L’auteure a un réel talent pour créer des atmosphères qui lui sont propres, des univers tortueux qui révèlent une façon bien personnelle de traiter le fantastique. Elle mêle avec finesse croyances amérindiennes et chamaniques, fantômes, esprits, superstitions populaires et y ajoute un zeste de surréalisme coloré (la scène avec le piano est très réussie).
J’ai traversé le roman avec une légère angoisse au creux du ventre, fascinée par la fuite en avant d’Anissa, subjuguée par la force de ce petit bout de femme qui a l’air de rien : elle court vers son destin, une hache à la main, si l’on peut dire !
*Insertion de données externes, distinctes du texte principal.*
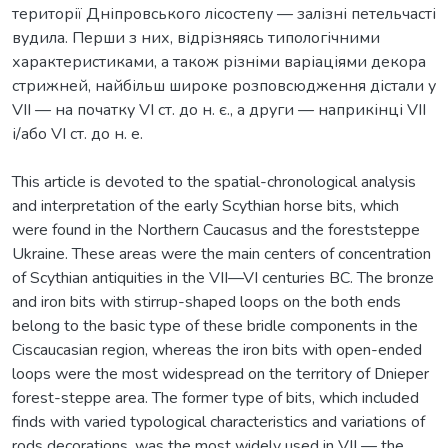
території Дніпровського лісостепу — залізні петельчасті
вудила. Перши з них, відрізняясь типологічними
характеристиками, а також різніми варіаціями декора
стрижней, найбільш широке розповсюдження дістали у
VII — на початку VI ст. до н. є., а други — наприкінці VII
і/або VI ст. до н. е.
This article is devoted to the spatial-chronological analysis
and interpretation of the early Scythian horse bits, which
were found in the Northern Caucasus and the foreststeppe
Ukraine. These areas were the main centers of concentration
of Scythian antiquities in the VII—VI centuries BC. The bronze
and iron bits with stirrup-shaped loops on the both ends
belong to the basic type of these bridle components in the
Ciscaucasian region, whereas the iron bits with open-ended
loops were the most widespread on the territory of Dnieper
forest-steppe area. The former type of bits, which included
finds with varied typological characteristics and variations of
rods decorations, was the most widely used in VII — the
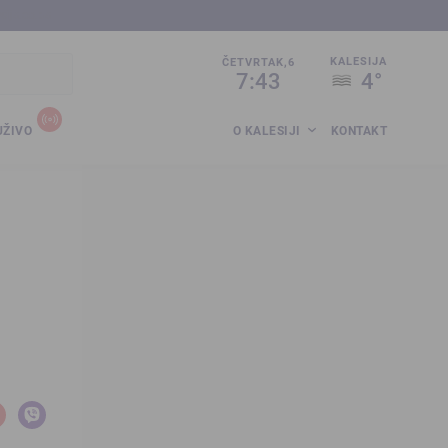
sija.co.ba
KALESIJA
ČETVRTAK,6
7:43
4°
UŽIVO
O KALESIJI
KONTAKT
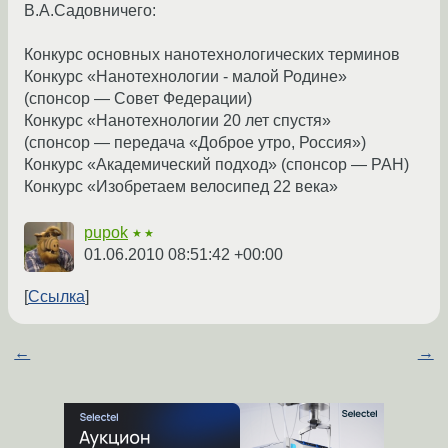
В.А.Садовничего:
Конкурс основных нанотехнологических терминов
Конкурс «Нанотехнологии - малой Родине»
(спонсор — Совет Федерации)
Конкурс «Нанотехнологии 20 лет спустя»
(спонсор — передача «Доброе утро, Россия»)
Конкурс «Академический подход» (спонсор — РАН)
Конкурс «Изобретаем велосипед 22 века»
pupok
★★
01.06.2010 08:51:42 +00:00
Ссылка
←
→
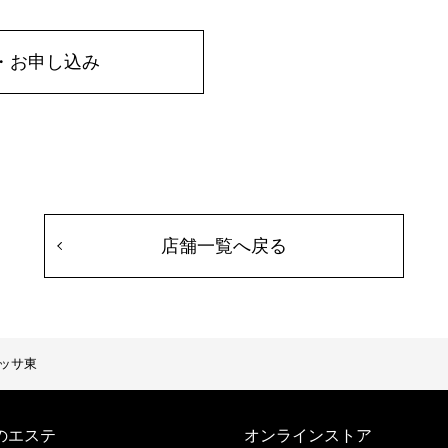
・お申し込み
店舗一覧へ戻る
ッサ東
のエステ
オンラインストア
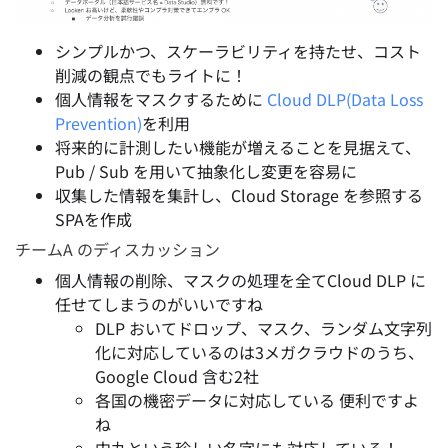
シンプルかつ、スケーラビリティを持たせ、コスト
削減の観点でもライトに！
個人情報をマスクするために
Cloud DLP(Data Loss
Prevention)
を利用
将来的に計測したい機能が増えることを見据えて、
Pub / Sub を用いて抽象化し変更を容易に
収集した情報を集計し、Cloud Storage を参照する
SPAを作成
チームA のディスカッション
個人情報の削除、マスクの処理を全てCloud DLP に
任せてしまうのがいいですね
DLP おいてドロップ、マスク、ランダム文字列
化に対応しているのは3メガクラウドのうち、
Google Cloud 含む2社
各国の機密データに対応している 便利ですよ
ね
中丸という珍しい名字にも対応している！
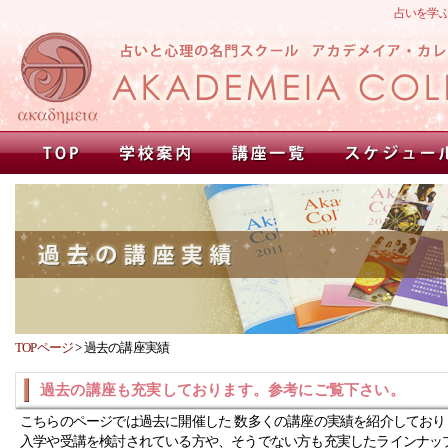
占いを学
TOPページ
>
過去の講座実績
過去の講座も充実しております。参考にご覧下さい。
こちらのページでは過去に開催した 数多くの講座の実績を紹介しており
入学や受講を検討されている方や、そうでない方も充実したラインナッ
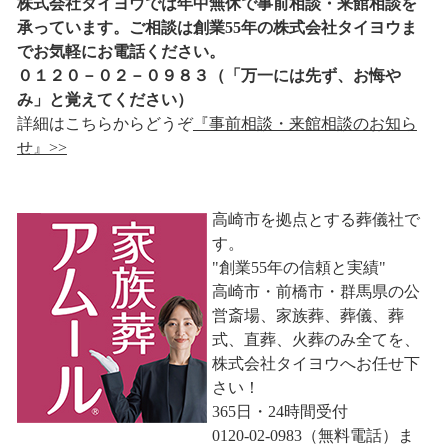
株式会社タイヨウでは年中無休で事前相談・来館相談を
承っています。ご相談は創業55年の株式会社タイヨウま
でお気軽にお電話ください。
０１２０－０２－０９８３（「万一には先ず、お悔や
み」と覚えてください）
詳細はこちらからどうぞ
『事前相談・来館相談のお知ら
せ』>>
高崎市を拠点とする葬儀社で
す。
"創業55年の信頼と実績"
高崎市・前橋市・群馬県の公
営斎場、家族葬、葬儀、葬
式、直葬、火葬のみ全てを、
株式会社タイヨウへお任せ下
さい！
365日・24時間受付
0120-02-0983（無料電話）ま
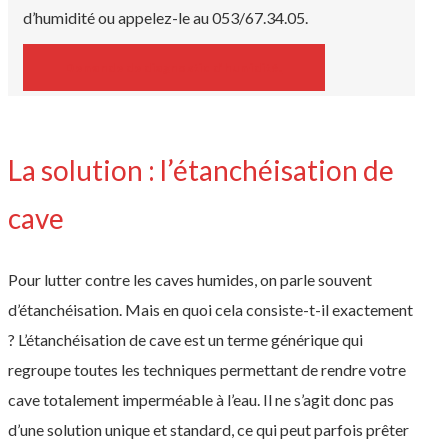
d’humidité ou appelez-le au 053/67.34.05.
Demande de diagnostic d’humidité.
La solution : l’étanchéisation de
cave
Pour lutter contre les caves humides, on parle souvent
d’étanchéisation. Mais en quoi cela consiste-t-il exactement
? L’étanchéisation de cave est un terme générique qui
regroupe toutes les techniques permettant de rendre votre
cave totalement imperméable à l’eau. Il ne s’agit donc pas
d’une solution unique et standard, ce qui peut parfois prêter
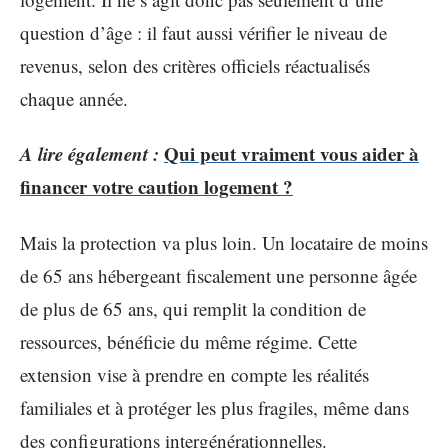
question d’âge : il faut aussi vérifier le niveau de
revenus, selon des critères officiels réactualisés
chaque année.
A lire également :
Qui peut vraiment vous aider à
financer votre caution logement ?
Mais la protection va plus loin. Un locataire de moins
de 65 ans hébergeant fiscalement une personne âgée
de plus de 65 ans, qui remplit la condition de
ressources, bénéficie du même régime. Cette
extension vise à prendre en compte les réalités
familiales et à protéger les plus fragiles, même dans
des configurations intergénérationnelles.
Transtaïga est le premier tome d’une série intitulée Les Villages assoupis, une trilogie thématique sur les villages fantômes québécois, dont chaque tome présentera des personnages différents mais dont les univers seront, bien entendu, apparentés. J’attends avec impatience le prochain volume qui, m’a-t-on dit, se passera sur l’île d’Anticosti.
Il est certain qu’Ariane Gélinas est une auteure à suivre de près : assurément une des voix les plus originales de la relève du fantastique au Québec.